> Assigned task: If a record holds a picture, leave the picture out and repeat everything else exactly.

*** Opening of Dataset excerpts ***

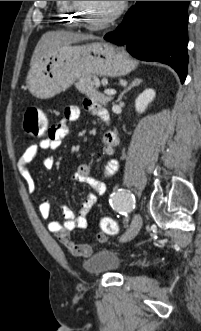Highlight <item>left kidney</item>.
<instances>
[{"instance_id":"left-kidney-1","label":"left kidney","mask_w":201,"mask_h":331,"mask_svg":"<svg viewBox=\"0 0 201 331\" xmlns=\"http://www.w3.org/2000/svg\"><path fill=\"white\" fill-rule=\"evenodd\" d=\"M155 98V91L153 89H146L135 100V109L138 113H143L147 106Z\"/></svg>"}]
</instances>
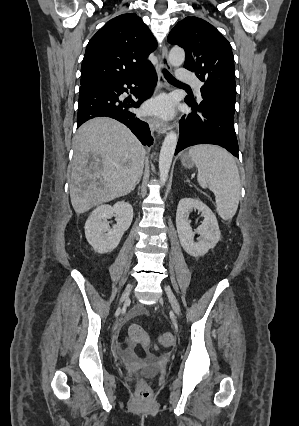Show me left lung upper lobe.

*** Close of Dataset excerpts ***

> Response to the exercise:
Highlight <item>left kidney</item>.
<instances>
[{"instance_id":"left-kidney-1","label":"left kidney","mask_w":201,"mask_h":331,"mask_svg":"<svg viewBox=\"0 0 201 331\" xmlns=\"http://www.w3.org/2000/svg\"><path fill=\"white\" fill-rule=\"evenodd\" d=\"M155 98V91L153 89H146L135 100V109L138 113H143L147 106Z\"/></svg>"}]
</instances>
Show me left lung upper lobe.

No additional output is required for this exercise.